One way to resolve this problem is to estimate an historical VaR over a particularly volatile historical period- known as a “stressed VaR” approach. So, instead of looking at the most recent historical period, we look at the worst-ever historical period. Basel II.5, in place currently, requires that a stressed historical VaR be estimated over a very volatile one-year period. If we choose Aug. 1, 2008 to July 29, 2009 as a stressed 250-day historical period and repeat the calculation, we would obtain a one-day stressed VaR estimate of $16.2 million. Scaling to 10 days, the stressed VaR estimate would be √ 10 (16.2) = $51.2 million, about twice the unstressed VaR estimate. Under Basel II.5, capital is estimated by adding three times the 10-day VaR to three times the stressed 10-day VaR calculation.
Problem 2: FRTB solution
The FRTB adopts the same solution as Basel II.5 by requiring that ES be calculated during a stressed period. Since ES is designed to be a stressed measure, the FRTB does not permit the scaling method to be used to calculate 10-day ES but rather requires that ES be calculated directly using 10-day returns. To illustrate how ES would be calculated under the FRTB requirements for 10-day returns using our sample portfolio, we will employ the 250-day stressed market period between Aug. 1, 2008 and July 29, 2009. Exhibit 2 shows that we can estimate Portfolio ES at the 97.5 percent level using 250 days of data by averaging the top five 10-day losses, shaded in yellow, yielding an ES of $51 million. Note that for this portfolio and dataset, the 97.5 percent 10-day ES of $51 million is the same as the 99 percent scaled 10-day stressed VaR estimate of $51 million. The scaling method is a very good approximation to using actual 10-day returns in this case.
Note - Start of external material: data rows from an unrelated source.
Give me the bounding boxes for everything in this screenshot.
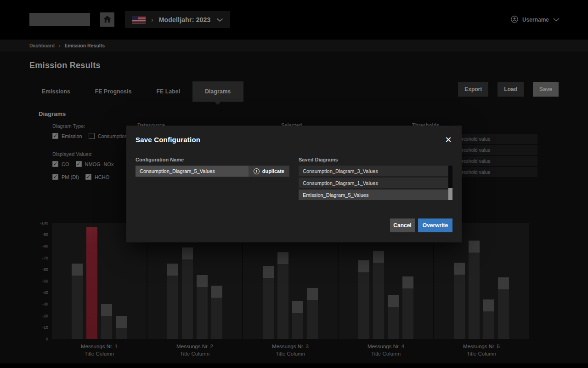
dialog-title: Save Configuration [136, 136, 200, 144]
app-screen: › Modelljahr: 2023 Username Dashboard › … [0, 0, 588, 368]
saved-diagrams-label: Saved Diagrams [299, 157, 338, 162]
save-configuration-dialog: Save Configuration ✕ Configuration Name … [126, 126, 462, 242]
configuration-name-input[interactable]: Consumption_Diagram_5_Values ! duplicate [136, 166, 289, 177]
duplicate-warning-text: duplicate [262, 168, 284, 174]
configuration-name-value: Consumption_Diagram_5_Values [136, 168, 249, 174]
close-button[interactable]: ✕ [443, 134, 454, 145]
duplicate-warning-badge: ! duplicate [249, 166, 289, 177]
overwrite-button[interactable]: Overwrite [418, 218, 452, 232]
scrollbar-thumb[interactable] [448, 188, 452, 200]
saved-diagram-item[interactable]: Consumption_Diagram_1_Values [299, 178, 452, 188]
saved-diagram-item[interactable]: Consumption_Diagram_3_Values [299, 166, 452, 176]
configuration-name-label: Configuration Name [136, 157, 184, 162]
scrollbar-track [448, 166, 452, 200]
saved-diagram-item[interactable]: Emission_Diagram_5_Values [299, 190, 452, 200]
cancel-button[interactable]: Cancel [390, 218, 415, 232]
warning-icon: ! [254, 168, 260, 174]
close-icon: ✕ [445, 135, 452, 144]
saved-diagrams-list: Consumption_Diagram_3_ValuesConsumption_… [299, 166, 452, 200]
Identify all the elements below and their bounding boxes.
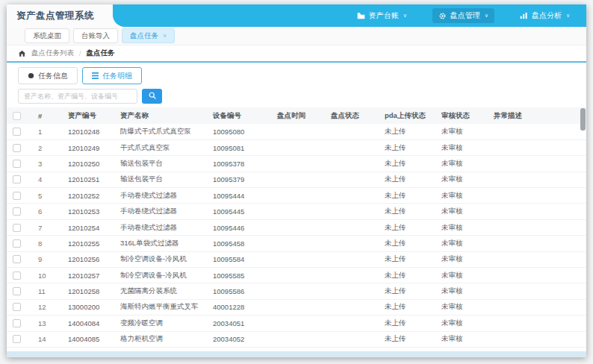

Average of losses in yellow = Expected Shortfall = $51 million
Problem 3: All asset classes do not have the same 10-day liquidation period
Because the Basel II.5 VaR is calculated at a 10-day horizon, the VaR scaled to 10 days implicitly assumes that all assets can be liquidated over a 10-day period. The 10-day ES calculation of $51 million also assumes all assets have a liquidation period of 10 days. However, widely varying liquidity was observed for different asset classes during the financial crisis.
Problem 3: FRTB solution
The FRTB uses different liquidity assumptions for different asset classes, with a floor of 10 days. To illustrate the solution, Exhibit 3 below lists some of the different liquidity horizons for different asset classes specified in the FRTB. ES for assets that depend on large cap equities can be computed using the 10-day floor, but ES for assets that depend on small cap equities must calculated using a 20-day horizon. However, IG credit spreads require a 40-day horizon, four times the floor of 10 days.
The requirement to calculate ES at horizons greater than 10 days for different asset classes immediately presents a practical problem. With only 250 days of stressed data, it is not feasible to use 20-day, 40-day or 60-day returns, as the underlying data set is too small. Although the FRTB does not allow the scaling method to be used to calculate 10-day ES, it does allow the scaling method to be employed to estimate ES over periods longer than 10 days.
Implementing the scaling method under FRTB is more complicated since the underlying assets classes in the 10-day ES must be scaled to different horizons, rather than to a common 10-day horizon. For example, in our example portfolio the equity exposure must be scaled to 20 days (since it is a small cap index), the IG exposure must be scaled to 40 days and the HY exposure to 60 days.
The FRTB methodology does all scaling on 10-day ES estimates. In order to do the scaling, it will be necessary to estimate 10-day ES for each combination of risk factors that share a liquidity horizon. Since all three risk factors share a risk horizon over the first 20 days, 10-day ES using all three risk factors must be estimated and then scaled to 20 days. We already performed that 10-day estimate and found that it was $51 million. IG and HY share a risk horizon between 20 and 40 days, so 10-day ES that includes both IG and HY (but not equities) must be estimated and then scaled for an additional 20 days. Between 40 and 60 days, only HY is covered by the risk horizon and thus we must also estimate 10-day ES for HY only and scale it an additional 20 days. Then we must combine all these re-scaled estimates.
To illustrate how the scaling process works, we calculate 10-day ES for the combinations of the asset classes for our sample portfolio, shown in Exhibit 4. We also include ES calculated for equity only for reasons that will be explained later.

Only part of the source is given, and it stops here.